洞峰公園市営化問題 つくば市の変な調査《吾妻カガミ》172
2023年12月4日
【コラム・坂本栄】つくば市は11月、県営洞峰公園の市営化問題についてアンケート調査を実施しました。問題のキモは県営⇒市営の是非にあるはずですが、市が考える公園の形に関する質問を中ほどに配し、市営化の是非は最後に聞く流れでした。これは市民の判断を「是」に誘導する手法であり、市民の声をきちんと聞く調査とは言えません。 回答者を誘導する質問の流れ 洞峰公園問題は県の公園運営コンセプトに市が異を唱えたことが始まりです。園内に民営のグランピング施設を設け、その収益で公園を管理したい県。そういった施設に反対し、現在の姿形の延長で公園を管理したい市。この対立を収める策として、県が公園を無償で市に譲渡し、市が自らのコンセプトで運営するという基本合意ができました。 ということは、市営化に伴う市の財政負担と市が考える公園の形を市民に説明し、市営化の是非をズバリ問うのが正しい手順です。
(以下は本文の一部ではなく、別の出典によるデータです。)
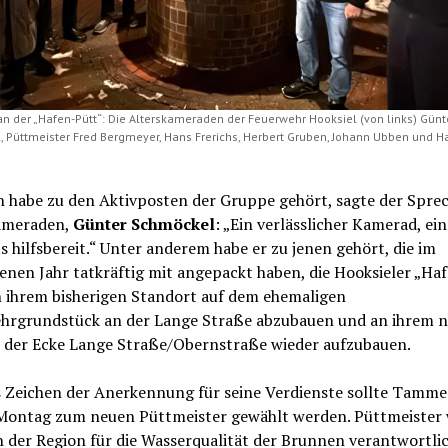
an der „Hafen-Pütt“: Die Alterskameraden der Feuerwehr Hooksiel (von links) Günt
 Püttmeister Fred Bergmeyer, Hans Frerichs, Herbert Gruben, Johann Ubben und Ha
habe zu den Aktivposten der Gruppe gehört, sagte der Sprec
ameraden,
Günter Schmöckel
: „Ein verlässlicher Kamerad, ei
s hilfsbereit.“ Unter anderem habe er zu jenen gehört, die im
nen Jahr tatkräftig mit angepackt haben, die Hooksieler „Ha
n ihrem bisherigen Standort auf dem ehemaligen
hrgrundstück an der Lange Straße abzubauen und an ihrem 
n der Ecke Lange Straße/Obernstraße wieder aufzubauen.
s Zeichen der Anerkennung für seine Verdienste sollte Tamme
Montag zum neuen Püttmeister gewählt werden. Püttmeister
n der Region für die Wasserqualität der Brunnen verantwortlic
ところが質問の流れは、①~⑤回答者の属性や公園の利用法、⑥~⑨市が考える公園の形の是非、⑩肝心の公園市営化の是非、⑪自由記述スペース―と、回答者を市案(下欄参考「ケチ・ボロ」計画で解説)賛成に誘導する構成でした。 調査の体を成していない調査 調査の欠陥は質問の順番だけではありません。この種の調査は回答者1000~2000人を無作為抽出(ランダムサンプリング)して聞くのが正しい手法です。ところが、希望者だけに回答用紙を回収箱に入れてもらう+市のホームページ(HP)に書き込んでもらう方式ですから、作為的な動員によって「是」「非」を操作できます。市民の賛否を正確に把握し、市政運営の参考にするのが調査の目的であるのに、これでは調査の体を成していません。 現市長には、シロをクロに塗り替える市政運営で前科があります。運動公園用地売却について市民の意見を聞くパブコメは、寄せられた回答を都合よく分類し、賛成はたった3%だったのに、賛成多数という結論をひねり出しました。前市長の運動公園計画を住民投票で撤回させた現市長は、市民の声を大切にする理念を忘れてしまったようです。 執行部に甘く見られた市議会 この調査の変な点をもう一つ挙げると、市のHPに「…本アンケートは無償譲渡への賛否の多寡を主眼とせず…」と書かれていたことです。これでは、市案を前提にした調査であると宣言しているようなもので、上の方のパラグラフで指摘した「回答者誘導」&「作為的手法」どころか、最初から「結論ありき」の調査になります。 12月議会に上程される洞峰公園市営化条例案、同公園管理予算案の取り扱いに悩んでいる市議さんは、ずいぶん甘く見られたものです。市執行部は条例案と予算案が議会で問題なく承認されことを前提に、行政プロセスを進めているのですから。(経済ジャーナリスト) <参考> ▽ケチ・ボロ計画:コラム「つくば市の洞峰公園『劣化容認』計画」(11月20日掲載 ) ▽変なアンケート:記事「洞峰公園問題で市民アンケート開始…」(11月15日掲載) ▽無作為抽出調査:コラム「洞峰公園の市営化、住民投票が必要?」(3月20日掲載) ▽運動公園パブコメ:コラム「…ダメでしょ『…市の行政手順』」(22年9月19日掲載)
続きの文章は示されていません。